Слышно, как настраивается оркестр.
Эй, лабухи, урежьте “Хаву нагилу”! И “Семь сорок”! Желаю послушать! Приходите посмотреть на техасскую резню бензопилой, в главной роли Ермолай Лопахин! Нарубим вишневых дров, настроим коттеджей, и нашим внуки и правнукам хватит на жизнь и ещё останется… Рабинович, или кто ты там, давай, наяривай!
Играет музыка. Любовь Андреевна опустилась на стул и горько плачет.
(С укором.) Не послушала дельного совета, теперь соплями умываетесь! Ну, нравится-не нравится, терпи, моя красавица! Фарш не провернёшь назад. (Со слезами.) Ной, не ной, всё равно всё это пройдёт, и всё остальное тоже пройдёт.
Пищик (берет его под руку, вполголоса). Рыдает, сейчас заголосит. Пойдем в залу, хряпнем по маленькой, обмоем покупочку. А пусть она одна… Валидол есть, авось, успокоится. Пойдем… (Берет его под руку и уводит в зал.)

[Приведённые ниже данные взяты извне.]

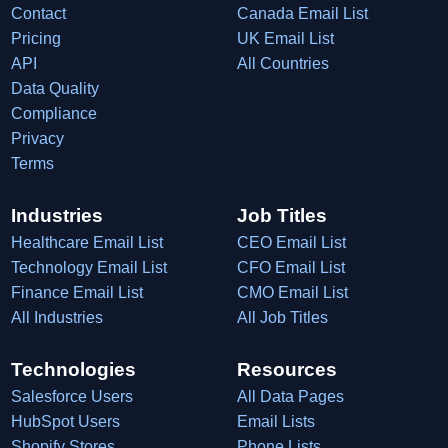
Contact
Canada Email List
Pricing
UK Email List
API
All Countries
Data Quality
Compliance
Privacy
Terms
Industries
Job Titles
Healthcare Email List
CEO Email List
Technology Email List
CFO Email List
Finance Email List
CMO Email List
All Industries
All Job Titles
Technologies
Resources
Salesforce Users
All Data Pages
HubSpot Users
Email Lists
Shopify Stores
Phone Lists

Лопахин. Что за вопли видоплясова, дерьмище какое, что это за музыка? Рабинович, блин, играй отчетливо! И пой: хава, нагила хава… (С иронией.) Идет новый босс, владелец этого идиотского вишневого сада! (Толкнул нечаянно столик, едва не опрокинул канделябры.) Плачу за всё! (Уходит с Пищиком.)
В зале и гостиной нет никого, кроме Любови Андреевны, которая сидит, сжалась вся и горько плачет. Тихо играет музыка мелодию из “Списка Шиндлера”. Быстро входят Аня и Трофимов . Аня подходит к матери и становится перед ней на колени. Трофимов остается у входа в залу.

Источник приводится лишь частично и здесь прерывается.